WHAT IS BEING ASKED:
Take the material below and output exactly the run of lines from the one containing "2026 (634, 650)" down to the one containing "Política de Privacidad y Cookies [button]", with both included.

GIVEN RECORDS:

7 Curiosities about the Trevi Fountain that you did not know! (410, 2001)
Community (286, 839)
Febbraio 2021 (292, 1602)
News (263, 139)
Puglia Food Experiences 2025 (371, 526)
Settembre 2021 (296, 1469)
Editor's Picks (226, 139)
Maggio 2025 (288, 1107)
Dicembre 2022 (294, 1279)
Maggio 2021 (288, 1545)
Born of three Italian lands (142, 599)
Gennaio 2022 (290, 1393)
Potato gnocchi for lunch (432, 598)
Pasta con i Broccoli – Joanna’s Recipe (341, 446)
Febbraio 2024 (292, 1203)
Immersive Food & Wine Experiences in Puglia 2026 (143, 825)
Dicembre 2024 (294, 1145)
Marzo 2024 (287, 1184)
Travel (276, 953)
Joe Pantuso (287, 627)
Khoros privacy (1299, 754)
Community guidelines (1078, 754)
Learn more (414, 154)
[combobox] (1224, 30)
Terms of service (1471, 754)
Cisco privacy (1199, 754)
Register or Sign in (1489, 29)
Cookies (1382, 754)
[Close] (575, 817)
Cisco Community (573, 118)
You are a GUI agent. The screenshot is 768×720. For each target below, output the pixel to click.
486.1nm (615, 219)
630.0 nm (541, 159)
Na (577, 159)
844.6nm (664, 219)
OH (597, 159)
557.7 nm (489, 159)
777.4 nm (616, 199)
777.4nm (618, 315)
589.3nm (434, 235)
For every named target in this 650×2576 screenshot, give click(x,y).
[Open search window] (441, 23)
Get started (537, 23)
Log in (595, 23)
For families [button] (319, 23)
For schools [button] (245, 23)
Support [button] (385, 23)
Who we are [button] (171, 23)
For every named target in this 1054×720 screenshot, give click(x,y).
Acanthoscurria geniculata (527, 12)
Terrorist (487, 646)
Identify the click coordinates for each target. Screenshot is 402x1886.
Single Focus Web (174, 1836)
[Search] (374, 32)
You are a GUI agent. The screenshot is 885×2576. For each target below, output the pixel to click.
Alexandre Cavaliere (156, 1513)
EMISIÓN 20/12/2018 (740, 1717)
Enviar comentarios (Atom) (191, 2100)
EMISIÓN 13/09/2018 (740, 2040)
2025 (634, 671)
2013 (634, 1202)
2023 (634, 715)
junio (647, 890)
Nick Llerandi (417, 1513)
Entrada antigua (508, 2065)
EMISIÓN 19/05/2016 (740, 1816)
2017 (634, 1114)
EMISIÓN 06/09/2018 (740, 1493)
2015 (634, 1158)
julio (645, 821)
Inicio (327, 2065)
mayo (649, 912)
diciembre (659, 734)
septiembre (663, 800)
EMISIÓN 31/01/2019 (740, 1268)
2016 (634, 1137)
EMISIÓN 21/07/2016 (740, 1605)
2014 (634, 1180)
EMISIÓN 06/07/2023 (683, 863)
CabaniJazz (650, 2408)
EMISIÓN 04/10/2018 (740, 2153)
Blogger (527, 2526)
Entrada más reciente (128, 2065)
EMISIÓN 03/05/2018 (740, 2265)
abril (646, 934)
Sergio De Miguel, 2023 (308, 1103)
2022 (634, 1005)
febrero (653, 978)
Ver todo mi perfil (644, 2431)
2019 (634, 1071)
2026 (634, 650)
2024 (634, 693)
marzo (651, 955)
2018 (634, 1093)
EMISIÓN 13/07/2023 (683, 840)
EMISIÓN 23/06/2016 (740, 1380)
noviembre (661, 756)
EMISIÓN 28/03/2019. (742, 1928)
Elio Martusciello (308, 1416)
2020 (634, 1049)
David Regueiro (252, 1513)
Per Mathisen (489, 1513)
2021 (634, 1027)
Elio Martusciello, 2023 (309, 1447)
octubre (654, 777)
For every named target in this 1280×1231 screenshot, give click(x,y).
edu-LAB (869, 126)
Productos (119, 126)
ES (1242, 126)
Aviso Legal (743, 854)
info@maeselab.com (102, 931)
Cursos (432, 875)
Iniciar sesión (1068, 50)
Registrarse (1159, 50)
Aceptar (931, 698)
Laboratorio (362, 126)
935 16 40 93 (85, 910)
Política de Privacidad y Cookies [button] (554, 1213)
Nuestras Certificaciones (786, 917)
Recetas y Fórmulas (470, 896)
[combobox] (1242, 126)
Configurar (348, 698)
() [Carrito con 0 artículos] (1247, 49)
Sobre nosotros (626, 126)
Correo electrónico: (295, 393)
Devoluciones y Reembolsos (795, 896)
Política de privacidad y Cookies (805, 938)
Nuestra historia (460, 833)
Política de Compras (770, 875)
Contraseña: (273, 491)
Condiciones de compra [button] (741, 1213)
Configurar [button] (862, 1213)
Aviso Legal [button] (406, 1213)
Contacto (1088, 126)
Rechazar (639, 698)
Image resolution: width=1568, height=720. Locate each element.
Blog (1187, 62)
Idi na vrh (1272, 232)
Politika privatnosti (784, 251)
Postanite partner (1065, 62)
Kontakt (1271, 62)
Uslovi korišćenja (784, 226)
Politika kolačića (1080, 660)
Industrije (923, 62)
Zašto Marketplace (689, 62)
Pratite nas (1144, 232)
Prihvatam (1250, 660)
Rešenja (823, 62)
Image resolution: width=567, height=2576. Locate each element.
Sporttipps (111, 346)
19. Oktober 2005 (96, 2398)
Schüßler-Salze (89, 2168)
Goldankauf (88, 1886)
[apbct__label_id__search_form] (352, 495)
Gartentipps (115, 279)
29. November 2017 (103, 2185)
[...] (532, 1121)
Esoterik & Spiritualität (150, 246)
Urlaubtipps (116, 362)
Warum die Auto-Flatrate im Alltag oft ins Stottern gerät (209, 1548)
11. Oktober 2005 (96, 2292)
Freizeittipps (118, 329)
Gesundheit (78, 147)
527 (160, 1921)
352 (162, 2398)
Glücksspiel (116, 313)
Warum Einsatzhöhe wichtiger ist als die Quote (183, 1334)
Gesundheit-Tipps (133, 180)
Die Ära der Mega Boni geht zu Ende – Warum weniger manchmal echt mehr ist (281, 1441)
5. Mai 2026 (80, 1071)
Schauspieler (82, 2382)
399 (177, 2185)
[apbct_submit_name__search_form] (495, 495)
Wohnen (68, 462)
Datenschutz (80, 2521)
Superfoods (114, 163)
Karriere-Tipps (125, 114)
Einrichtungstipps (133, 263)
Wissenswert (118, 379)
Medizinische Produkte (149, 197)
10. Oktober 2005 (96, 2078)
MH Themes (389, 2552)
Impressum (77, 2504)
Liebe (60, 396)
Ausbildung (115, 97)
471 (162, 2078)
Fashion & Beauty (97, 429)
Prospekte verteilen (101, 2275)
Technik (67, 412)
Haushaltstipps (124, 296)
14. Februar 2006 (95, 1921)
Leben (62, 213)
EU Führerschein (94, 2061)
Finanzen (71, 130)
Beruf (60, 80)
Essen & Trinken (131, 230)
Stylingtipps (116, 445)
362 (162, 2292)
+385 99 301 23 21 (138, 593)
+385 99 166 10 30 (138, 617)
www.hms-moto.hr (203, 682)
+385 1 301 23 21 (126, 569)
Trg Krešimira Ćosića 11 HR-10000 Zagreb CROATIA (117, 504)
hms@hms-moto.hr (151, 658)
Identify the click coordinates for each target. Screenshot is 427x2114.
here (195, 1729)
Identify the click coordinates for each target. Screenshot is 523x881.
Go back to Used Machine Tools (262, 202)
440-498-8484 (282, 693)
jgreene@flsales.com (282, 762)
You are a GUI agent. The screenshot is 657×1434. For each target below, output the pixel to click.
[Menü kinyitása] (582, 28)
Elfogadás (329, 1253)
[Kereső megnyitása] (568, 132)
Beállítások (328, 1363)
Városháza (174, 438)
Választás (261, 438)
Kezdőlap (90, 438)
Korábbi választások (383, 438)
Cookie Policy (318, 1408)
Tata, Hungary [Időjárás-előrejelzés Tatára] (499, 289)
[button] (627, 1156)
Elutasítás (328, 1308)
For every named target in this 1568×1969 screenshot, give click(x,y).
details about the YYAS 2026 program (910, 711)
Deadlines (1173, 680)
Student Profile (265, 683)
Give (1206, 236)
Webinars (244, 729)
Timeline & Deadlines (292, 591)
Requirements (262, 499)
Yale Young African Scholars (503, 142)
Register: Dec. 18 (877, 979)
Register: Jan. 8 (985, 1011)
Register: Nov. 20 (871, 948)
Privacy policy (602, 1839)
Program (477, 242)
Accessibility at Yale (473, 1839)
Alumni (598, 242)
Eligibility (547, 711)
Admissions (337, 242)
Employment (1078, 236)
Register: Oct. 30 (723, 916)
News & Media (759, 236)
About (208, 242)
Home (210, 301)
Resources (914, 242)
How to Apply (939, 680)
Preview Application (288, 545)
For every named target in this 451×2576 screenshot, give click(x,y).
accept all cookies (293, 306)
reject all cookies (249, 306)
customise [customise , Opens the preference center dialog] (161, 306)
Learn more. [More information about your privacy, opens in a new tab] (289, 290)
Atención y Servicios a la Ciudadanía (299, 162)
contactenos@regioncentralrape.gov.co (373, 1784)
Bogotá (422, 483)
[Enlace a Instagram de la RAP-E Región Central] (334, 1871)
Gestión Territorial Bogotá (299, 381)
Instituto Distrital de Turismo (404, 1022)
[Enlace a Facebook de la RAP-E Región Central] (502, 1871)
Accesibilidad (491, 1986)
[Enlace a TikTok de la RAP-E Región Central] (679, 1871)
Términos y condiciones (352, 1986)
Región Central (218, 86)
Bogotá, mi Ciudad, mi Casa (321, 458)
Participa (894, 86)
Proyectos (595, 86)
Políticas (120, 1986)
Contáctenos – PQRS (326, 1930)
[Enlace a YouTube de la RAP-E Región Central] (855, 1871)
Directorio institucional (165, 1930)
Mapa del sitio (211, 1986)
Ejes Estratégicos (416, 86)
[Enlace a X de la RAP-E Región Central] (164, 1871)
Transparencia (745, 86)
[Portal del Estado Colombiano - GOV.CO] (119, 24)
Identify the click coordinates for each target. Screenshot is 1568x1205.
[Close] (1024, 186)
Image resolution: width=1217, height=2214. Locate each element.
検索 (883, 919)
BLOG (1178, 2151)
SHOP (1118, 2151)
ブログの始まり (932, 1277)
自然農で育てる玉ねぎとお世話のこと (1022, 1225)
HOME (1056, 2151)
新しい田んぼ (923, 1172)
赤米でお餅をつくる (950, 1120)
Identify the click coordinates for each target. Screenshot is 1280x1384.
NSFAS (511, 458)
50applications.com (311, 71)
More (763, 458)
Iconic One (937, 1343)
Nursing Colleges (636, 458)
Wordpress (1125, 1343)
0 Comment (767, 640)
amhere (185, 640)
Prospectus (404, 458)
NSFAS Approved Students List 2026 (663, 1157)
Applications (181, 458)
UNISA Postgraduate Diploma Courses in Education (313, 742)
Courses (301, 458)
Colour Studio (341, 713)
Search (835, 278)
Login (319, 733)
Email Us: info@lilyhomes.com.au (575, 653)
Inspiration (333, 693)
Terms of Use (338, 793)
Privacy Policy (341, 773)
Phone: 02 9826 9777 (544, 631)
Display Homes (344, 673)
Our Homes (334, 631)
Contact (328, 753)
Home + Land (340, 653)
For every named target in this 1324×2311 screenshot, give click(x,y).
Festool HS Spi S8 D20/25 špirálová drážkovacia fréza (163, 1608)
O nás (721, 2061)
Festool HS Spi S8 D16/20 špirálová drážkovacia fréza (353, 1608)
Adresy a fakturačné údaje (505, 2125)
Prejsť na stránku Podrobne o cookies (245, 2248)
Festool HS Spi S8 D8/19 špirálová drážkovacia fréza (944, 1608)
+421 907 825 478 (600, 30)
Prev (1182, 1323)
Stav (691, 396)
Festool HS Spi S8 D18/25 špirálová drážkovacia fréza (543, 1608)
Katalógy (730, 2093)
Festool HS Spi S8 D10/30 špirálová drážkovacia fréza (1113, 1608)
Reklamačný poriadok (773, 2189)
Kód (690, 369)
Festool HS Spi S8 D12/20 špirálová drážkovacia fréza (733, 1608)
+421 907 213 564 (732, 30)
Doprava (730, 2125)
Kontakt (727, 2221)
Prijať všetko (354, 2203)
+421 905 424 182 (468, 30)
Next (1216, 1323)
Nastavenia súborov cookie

TASK OUTPUT:
2026 (634, 650)
2024 (634, 693)
marzo (651, 955)
2018 (634, 1093)
EMISIÓN 13/07/2023 (683, 840)
EMISIÓN 23/06/2016 (740, 1380)
noviembre (661, 756)
EMISIÓN 28/03/2019. (742, 1928)
Elio Martusciello (308, 1416)
2020 (634, 1049)
David Regueiro (252, 1513)
Per Mathisen (489, 1513)
2021 (634, 1027)
Elio Martusciello, 2023 (309, 1447)
octubre (654, 777)
For every named target in this 1280×1231 screenshot, give click(x,y).
edu-LAB (869, 126)
Productos (119, 126)
ES (1242, 126)
Aviso Legal (743, 854)
info@maeselab.com (102, 931)
Cursos (432, 875)
Iniciar sesión (1068, 50)
Registrarse (1159, 50)
Aceptar (931, 698)
Laboratorio (362, 126)
935 16 40 93 (85, 910)
Política de Privacidad y Cookies [button] (554, 1213)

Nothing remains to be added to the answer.